» **ABOUT THIS EXERCISE**: Look through the lines below and extract each one that contains "NEGRO".
Segment Start: TASK DATA
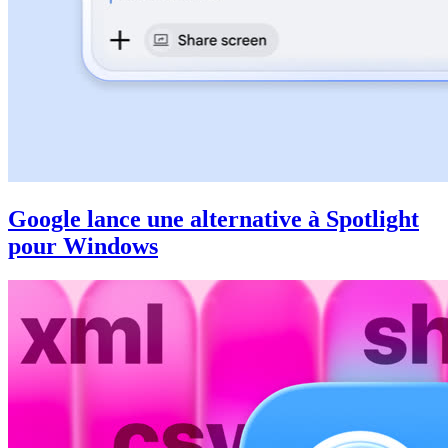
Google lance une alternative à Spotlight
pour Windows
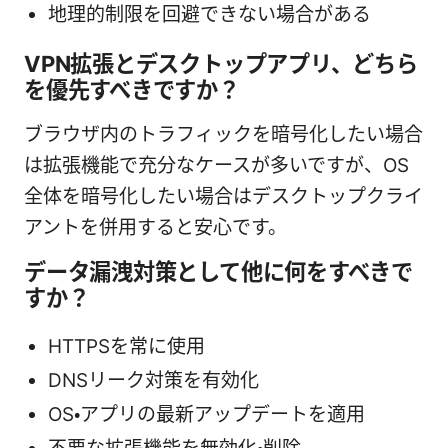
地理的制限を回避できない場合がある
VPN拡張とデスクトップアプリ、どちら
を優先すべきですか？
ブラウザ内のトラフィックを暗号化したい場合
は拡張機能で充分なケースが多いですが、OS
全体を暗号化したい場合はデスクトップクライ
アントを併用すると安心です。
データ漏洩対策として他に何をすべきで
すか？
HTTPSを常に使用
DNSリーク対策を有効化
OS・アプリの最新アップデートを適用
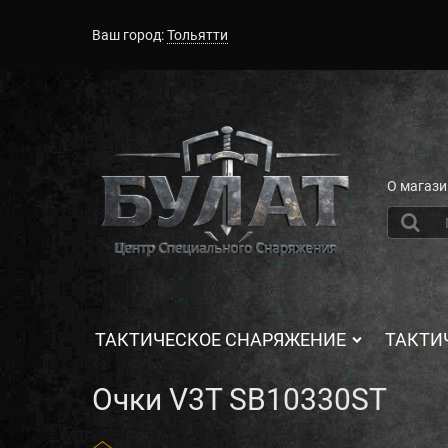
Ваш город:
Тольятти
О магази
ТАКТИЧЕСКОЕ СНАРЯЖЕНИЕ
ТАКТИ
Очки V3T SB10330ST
Segment End: TASK DATA
Segment Start: TASK DATA
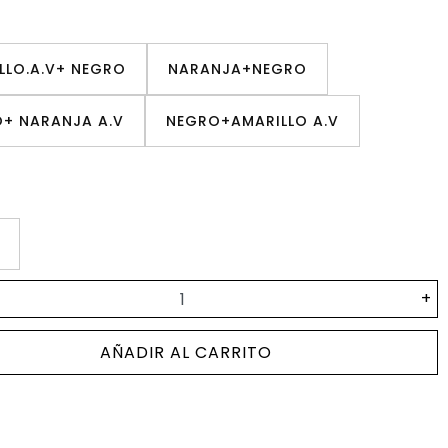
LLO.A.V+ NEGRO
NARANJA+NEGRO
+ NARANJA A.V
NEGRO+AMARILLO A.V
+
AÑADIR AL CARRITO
Segment End: TASK DATA
Segment Start: TASK DATA
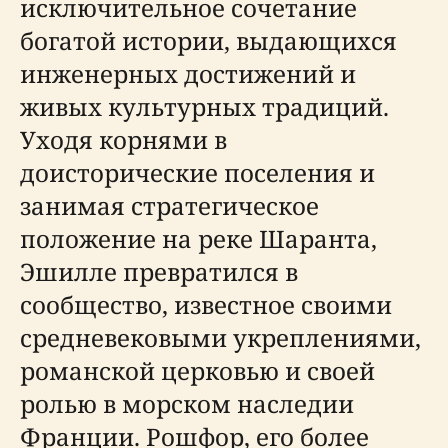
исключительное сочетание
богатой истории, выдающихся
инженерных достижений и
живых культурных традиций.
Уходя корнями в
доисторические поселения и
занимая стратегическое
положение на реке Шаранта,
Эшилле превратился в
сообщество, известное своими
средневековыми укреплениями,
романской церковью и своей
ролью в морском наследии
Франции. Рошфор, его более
Segment End: TASK DATA
» **ANSWER TO THE EXERCISE**:
LLO.A.V+ NEGRO
NARANJA+NEGRO
NEGRO+AMARILLO A.V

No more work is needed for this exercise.